Fixed odds betting terminals have been much in the news. Recently the Government, under pressure, has brought forward a new regulation which stipulates a maximum bet of £2 a ‘throw’. Currently the maximum bet is £100, and a focussed gambler can make a bet every 20 seconds. Many of them lose up to £1000 in a single session. A total of of about 1.8 billion pounds is lost every day. Betting houses take great care to encourage their regular customers, and work very hard to keep them going.
How stupid! – we may think. Surely even the simple minded must know that the odds are calculated to ensure that over time the profit goes to the provider, the dumb client is always the loser. Well – not always. You could walk into a betting shop, put in your £100, win £10,000, and walk out, clinking with money – and never return. And that of course is the bait.

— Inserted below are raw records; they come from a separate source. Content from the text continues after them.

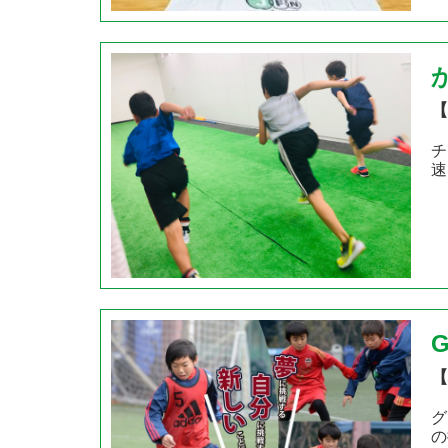
【
チ
速
【
グ
の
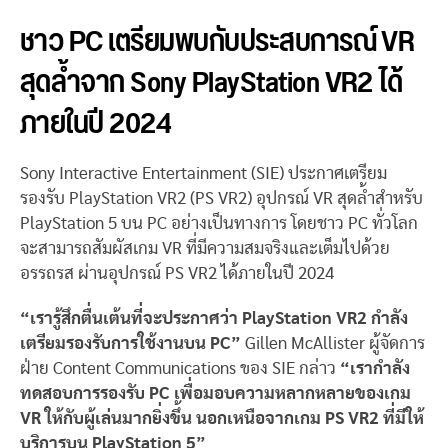
ชาว PC
เตรียมพบกับประสบการณ์
VR
สุดล้ำจาก Sony PlayStation VR2 ได้
ภายในปี 2024
Sony Interactive Entertainment (SIE) ประกาศเตรียม
รองรับ PlayStation VR2 (PS VR2) อุปกรณ์ VR สุดล้ำสำหรับ
PlayStation 5 บน PC อย่างเป็นทางการ โดยชาว PC ทั่วโลก
จะสามารถสัมผัสเกม VR ที่มีความสมจริงและเต็มไปด้วย
อรรถรส ผ่านอุปกรณ์ PS VR2 ได้ภายในปี 2024
“เรารู้สึกตื่นเต้นที่จะประกาศว่า PlayStation VR2 กำลัง
เตรียมรองรับการใช้งานบน PC”
Gillen McAllister ผู้จัดการ
ฝ่าย Content Communications ของ SIE กล่าว
“เรากำลัง
ทดสอบการรองรับ PC เพื่อมอบความหลากหลายของเกม
VR ให้กับผู้เล่นมากยิ่งขึ้น นอกเหนือจากเกม PS VR2 ที่มีให้
บริการบน PlayStation 5”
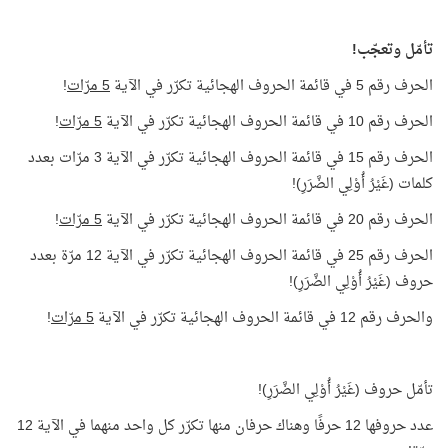
تأمّل وتعجّب!
الحرف رقم 5 في قائمة الحروف الهجائية تكرّر في الآية
5 مرّات
!
الحرف رقم 10 في قائمة الحروف الهجائية تكرّر في الآية
5 مرّات
!
الحرف رقم 15 في قائمة الحروف الهجائية تكرّر في الآية 3 مرّات بعدد
كلمات (غَيْرُ أُوْلِي الضَّرَرِ)!
الحرف رقم 20 في قائمة الحروف الهجائية تكرّر في الآية
5 مرّات
!
الحرف رقم 25 في قائمة الحروف الهجائية تكرّر في الآية 12 مرّة بعدد
حروف (غَيْرُ أُوْلِي الضَّرَرِ)!
والحرف رقم 12 في قائمة الحروف الهجائية تكرّر في الآية
5 مرّات
!
تأمّل حروف (غَيْرُ أُوْلِي الضَّرَرِ)!
عدد حروفها 12 حرفًا وهناك حرفان منها تكرّر كل واحد منهما في الآية 12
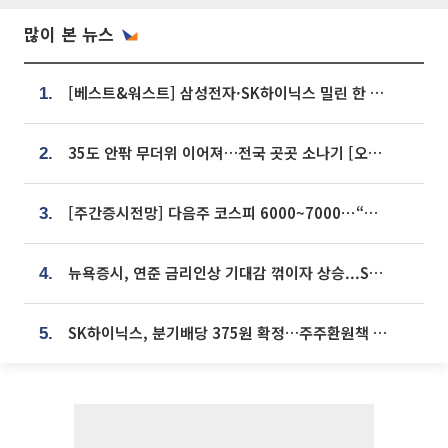
많이 본 뉴스
[베스트&워스트] 삼성전자·SK하이닉스 밀린 한 주…상상인증권은 85% 급등
1.
35도 안팎 무더위 이어져…전국 곳곳 소나기 [오늘 날씨]
2.
[주간증시전망] 다음주 코스피 6000~7000⋯“外人 수급은 정책이 변수”
3.
뉴욕증시, 연준 금리인상 기대감 꺾이자 상승...S&P500 사상 최고치 [종합]
4.
SK하이닉스, 분기배당 375원 확정…주주환원책 9월로 앞당겨 발표
5.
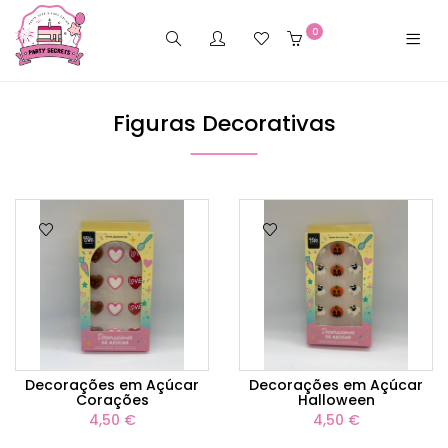
0
Figuras Decorativas
Decorações em Açúcar
Decorações em Açúcar
Corações
Halloween
4,50 €
4,50 €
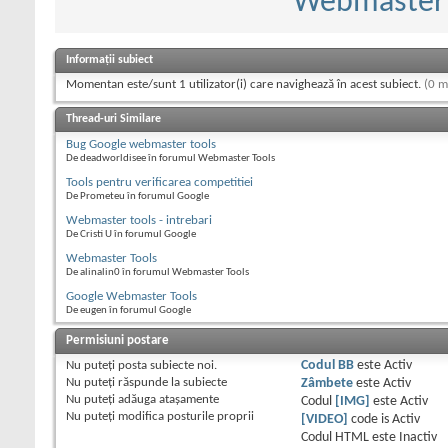
Webmaster T
Informații subiect
Momentan este/sunt 1 utilizator(i) care navighează în acest subiect.
(0 m
Thread-uri Similare
Bug Google webmaster tools
De deadworldisee în forumul Webmaster Tools
Tools pentru verificarea competitiei
De Prometeu în forumul Google
Webmaster tools - intrebari
De Cristi U în forumul Google
Webmaster Tools
De alinalin0 în forumul Webmaster Tools
Google Webmaster Tools
De eugen în forumul Google
Permisiuni postare
Nu puteţi
posta subiecte noi.
Codul BB
este
Activ
Nu puteţi
răspunde la subiecte
Zâmbete
este
Activ
Nu puteţi
adăuga ataşamente
Codul
[IMG]
este
Activ
Nu puteţi
modifica posturile proprii
[VIDEO]
code is
Activ
Codul HTML este
Inactiv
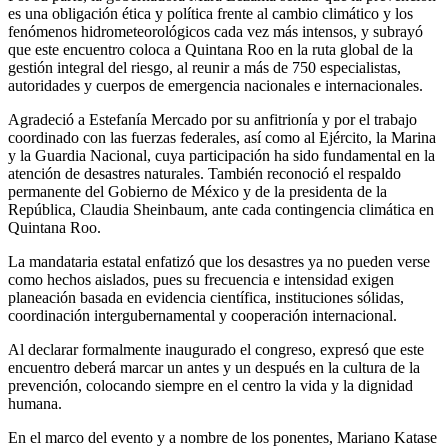
es una obligación ética y política frente al cambio climático y los
fenómenos hidrometeorológicos cada vez más intensos, y subrayó
que este encuentro coloca a Quintana Roo en la ruta global de la
gestión integral del riesgo, al reunir a más de 750 especialistas,
autoridades y cuerpos de emergencia nacionales e internacionales.
Agradeció a Estefanía Mercado por su anfitrionía y por el trabajo
coordinado con las fuerzas federales, así como al Ejército, la Marina
y la Guardia Nacional, cuya participación ha sido fundamental en la
atención de desastres naturales. También reconoció el respaldo
permanente del Gobierno de México y de la presidenta de la
República, Claudia Sheinbaum, ante cada contingencia climática en
Quintana Roo.
La mandataria estatal enfatizó que los desastres ya no pueden verse
como hechos aislados, pues su frecuencia e intensidad exigen
planeación basada en evidencia científica, instituciones sólidas,
coordinación intergubernamental y cooperación internacional.
Al declarar formalmente inaugurado el congreso, expresó que este
encuentro deberá marcar un antes y un después en la cultura de la
prevención, colocando siempre en el centro la vida y la dignidad
humana.
En el marco del evento y a nombre de los ponentes, Mariano Katase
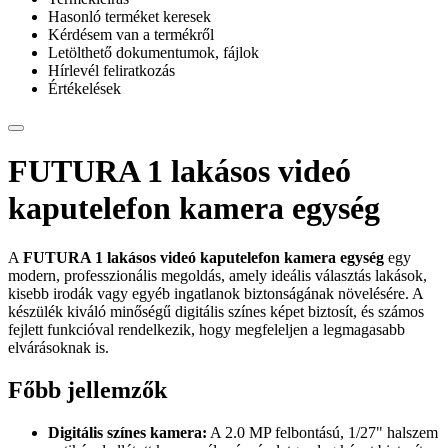
Hasonló terméket keresek
Kérdésem van a termékről
Letölthető dokumentumok, fájlok
Hírlevél feliratkozás
Értékelések
FUTURA 1 lakásos videó
kaputelefon kamera egység
A
FUTURA 1 lakásos videó kaputelefon kamera egység
egy
modern, professzionális megoldás, amely ideális választás lakások,
kisebb irodák vagy egyéb ingatlanok biztonságának növelésére. A
készülék kiváló minőségű digitális színes képet biztosít, és számos
fejlett funkcióval rendelkezik, hogy megfeleljen a legmagasabb
elvárásoknak is.
Főbb jellemzők
Digitális színes kamera:
A 2.0 MP felbontású, 1/27" halszem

Addiction carries with it a sense of internal obligation. Tobacco smoking is a common example. Yes, there is certainly a moment of pleasure puff by puff but there is likely to be a big price to be paid in the end. And I should know: I smoked for many years, and by now I have had two heart operations.
We think of addiction as a mental phenomenon, forgetting that it is present in the brain. The brain conveniently helps us in our habits by creating the neural connections which save us from having to think. A familiar example is driving a car where many of our procedures, such as changing gear or checking the side mirror, require no conscious thought. Our brains do the thinking.
This can be even more serious if our habit changes our biological needs. The smoker actually needs tobacco more than the non-smoker, just as the non-sleeper can become dependent on their tablets, and begins to find that his dosage is increasing. But what interests me today is our potential addiction to our questionable social habits.
On the wireless the other day I heard a man describe how his mother continually plagued his father for his stupid absent mindedness. The father, as it happened, was a scientist of repute – and once considered for a Nobel Prize. My guess is that the mother could only breach the gap between their intellects by her criticisms. Her inferiority complex required, but never satisfied, the difference.
I, for instance, find in conversational discussion that I am strongly inclined to make sure that everyone knows how well read I am in the subject. It must be very annoying to all those who now feel at a disadvantage. I spend more time trying to save tuppence in the supermarket than I do at spending a thousand pounds. I remember well my wife’s expression of interest when listening, or in many cases not actually listening, to my latest ideas on the Universe.
And I am given to not really listening to other people, even though I know its importance. I am much too keen to prepare my stylish answer. I forget that a conversation should be an episode of mutual caring exchange not a tennis match.
I wonder whether our fierce discussions on this Blog about climate change are well thought out – with an open mind investigating the evidence. Or are they the product of a closed mind – to be protected at any cost. Much the same might be said of religious beliefs.
Those are just examples, but I suggest that we spend some time looking at our social habits, and particularly those which concern people close to us. Spouses, children, colleagues, friends? We might well be helped by asking such people to tell us about how it feels at the receiving end. We could learn a lot.